The gardens at Garland Farm are Farrand’s last design and a significant example of her work. They are a rare instance of a garden designed for all seasons. The formal plant palate reflects her admiration for the planting style of the influential English garden designer Gertrude Jekyll as well as her own expert knowledge of horticulture and interest in native plants. The cottage-style gardens bring together many of the design elements Farrand treasured: intimacy, sophisticated plantings, and appropriateness for the house. The centerpiece is a small square Terrace Garden. Farrand designed this garden to take advantage of views out from the interior of the house. She planted perennials in the soft cool pastel colors that she loved on the side overlooked by her suite, and warmer tones of yellows and oranges on the opposite side where her caretaker lived. The central panel of the garden viewed from the study is filled with heathers and lavender. For the small Entrance Garden, she selected Asian shrubs and groundcovers. The gardens at Garland Farm contain significant garden ornaments, including an antique Asian Bodhisattva statue and a carved fence from Chiltern, a former estate in Bar Harbor. Prior to moving to Garland Farm, Farrand lived at Reef Point in Bar Harbor, Maine, which was renowned for its extensive horticultural collections. She transplanted a number of Reef Point specimens to Garland Farm, including a magnificent Sargent cherry tree, ornamental shrubs, an extensive collection of heaths and heathers, and numerous rare perennials, many of which still survive on the grounds today.
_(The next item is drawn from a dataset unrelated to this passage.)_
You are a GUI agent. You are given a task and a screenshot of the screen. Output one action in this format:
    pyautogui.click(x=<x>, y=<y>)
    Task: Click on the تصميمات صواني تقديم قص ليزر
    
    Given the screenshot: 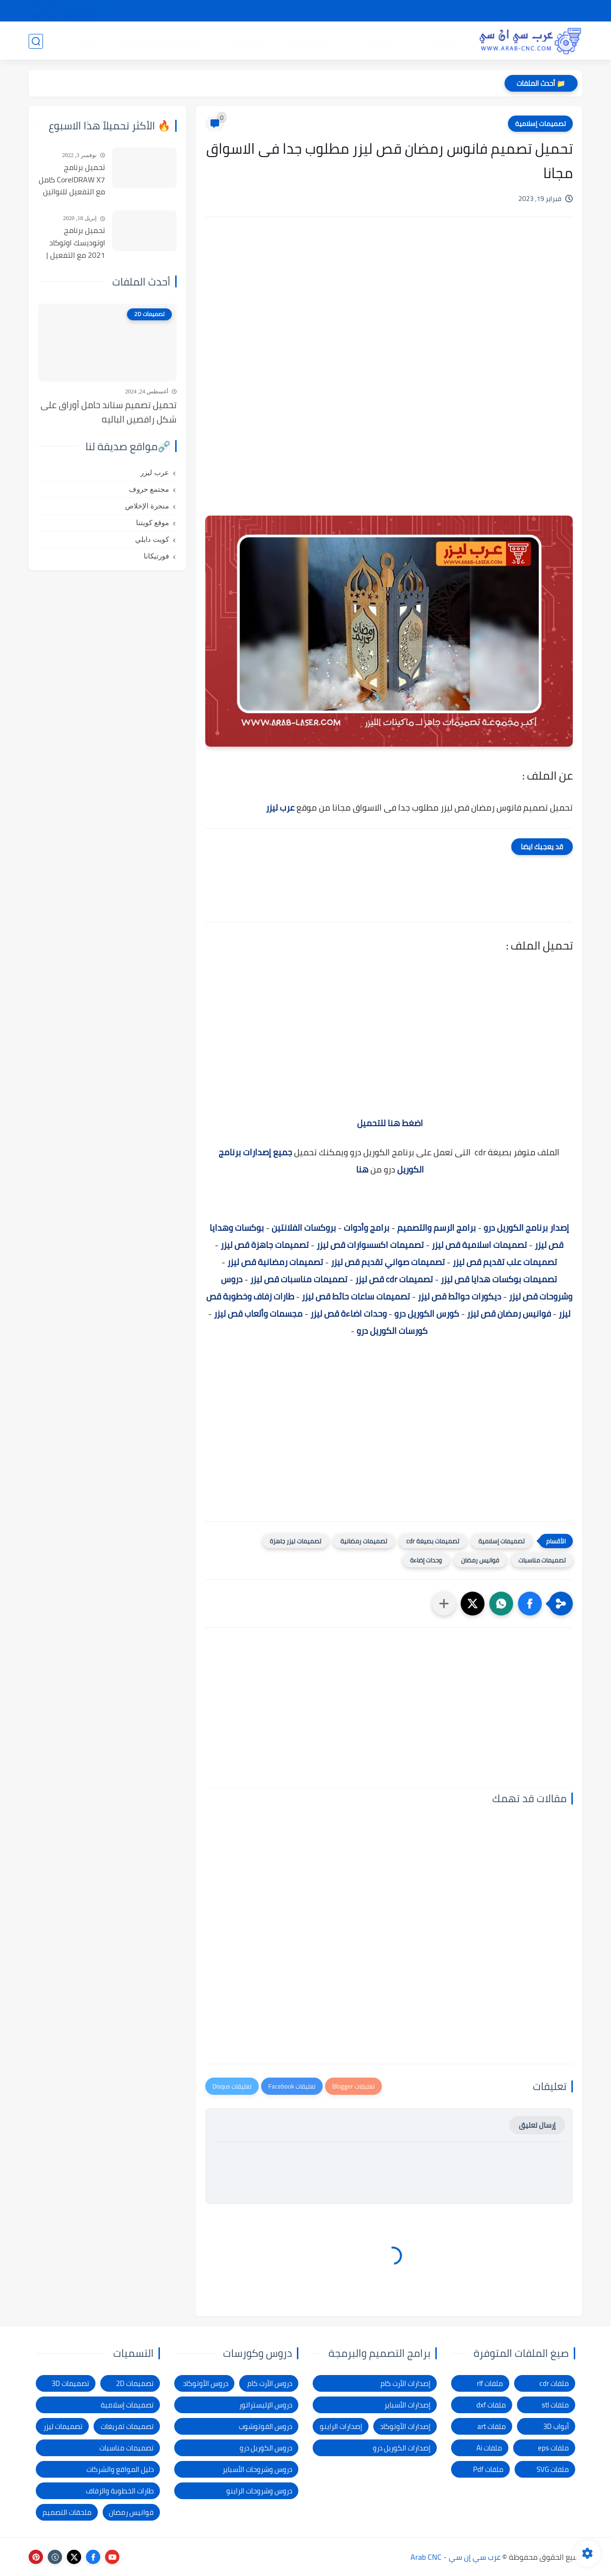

Terrace Garden at Garland Farm in 2011 after restoration.
Photo courtesy Beatrix Farrand Society.
In Farrand’s lifetime, Reef Point Gardens was open to the public, “to all real plant lovers.” Visitors came from all over to view her extraordinary plant collections and study in her library. In 1955, when she was in her eighties, she made the difficult decision to close down Reef Point. While Garland Farm was not open to the public due to her failing health, friends were welcome. In addition to bringing some of her favorite plants to Garland Farm, the bulk of Farrand’s collections were sold to Charles K. Savage who used some of them to embellish the grounds at Thuya Lodge, the former home of Joseph Curtis, in Northeast Harbor. Most of the plants, including Farrand’s notable collection of azaleas, were used to create a new garden across the road from the Asticou Inn in Northeast Harbor. Today both Thuya Garden and Asticou Azalea Garden are managed by the Mount Desert Land and Garden Preserve.
The Beatrix Farrand Society’s mission is to restore Garland Farm’s gardens, offer educational programs, and build a landscape library similar to the one at Farrand’s former estate, Reef Point. After Farrand’s death in 1959, Amy and Lewis Garland continued to live at Garland Farm, where they managed the grounds and gardens. After the death of Lewis Garland in 1964, the property was sold. Each of the subsequent owners served as thoughtful stewards for the property, although the gardens began to lose some of their character. In 2003, when Garland Farm came on the market again, a Save Garland Farm initiative was formed through the Garden Conservancy. Private donors enabled the group to purchase the property and form the Beatrix Farrand Society so that they could continue the educational goals of Beatrix Farrand.